I would imagine that to a hypothetical four-dimensional viewer the visually most interesting uniform duoprisms would be those in which the two polygons are both regular stars. These could become intricately nonconvex, and as such they are slightly beyond the scope of the present work. I will deal with them when I commence working on the nonconvex uniform polychora.

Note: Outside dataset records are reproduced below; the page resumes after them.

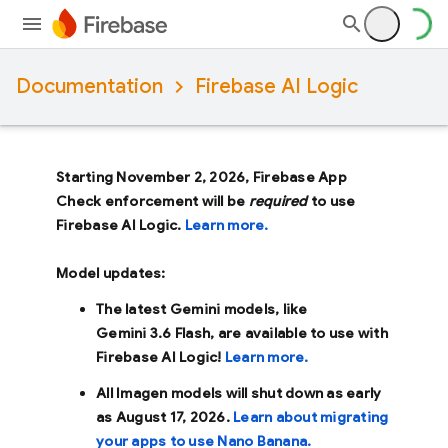
Documentation
Firebase AI Logic
Starting November 2, 2026, Firebase App
Check enforcement will be
required
to use
Firebase AI Logic.
Learn more.
Model updates:
The latest Gemini models, like
Gemini 3.6 Flash
, are available to use with
Firebase AI Logic!
Learn more.
All Imagen models will shut down as early
as
August 17, 2026
.
Learn about migrating
your apps to use Nano Banana.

Any polyhedron at all can be the base of a [four-dimensional] prism, and if the polyhedron is uniform and the lateral faces of the prism are all squares (in a general prism, they don’t have to be), the prism itself is uniform, or Archimedean, as well. The names of the remaining uniform prismatic polychora derive directly and trivially from the names of their three-dimensional base polyhedra. For example, the four-dimensional prism based on a dodecahedron is simply a dodecahedral prism. Calling such a figure a “hyperprism” seems redundant, because the dimension of a prism is always 1 greater than the dimension of its base polytope. If the base is itself a p-gonal prism, then the resulting figure is merely a square-p-gonal duoprism, but if the base is a p-gonal antiprism, then the resulting figure is a p-gonal antiprismatic prism, of which there are an infinite number. The convex uniform four-dimensional prisms based on non-prismatic uniform polyhedra comprise a finite set of 17 besides the tesseract (or “cubic prism”). Together with the anomalous non-Wythoffian antiprism and the 46 Platonic and convex Archimedean polychora, these bring to 64 the total of convex Archimedean polychora that stand outside the infinite prismatic families.

Jonathan Bowers’s Names
When Jonathan Bowers set out to find as many uniform polychora as he could (not just the convex ones), he soon discovered that there were hundreds of them (and now we know of thousands). Many are extraordinarily complicated and their names, if written out in Greekish (Hellenic) style, become quite unmanageably long. So Jonathan has developed a system of acronymic names for them, based on their much longer Greekish names. He abbreviates a suitable Greekish name to an acronym, then inserts some vowels among the acronym’s letters to make a pronounceable nonsense word. This becomes the name of the polychoron.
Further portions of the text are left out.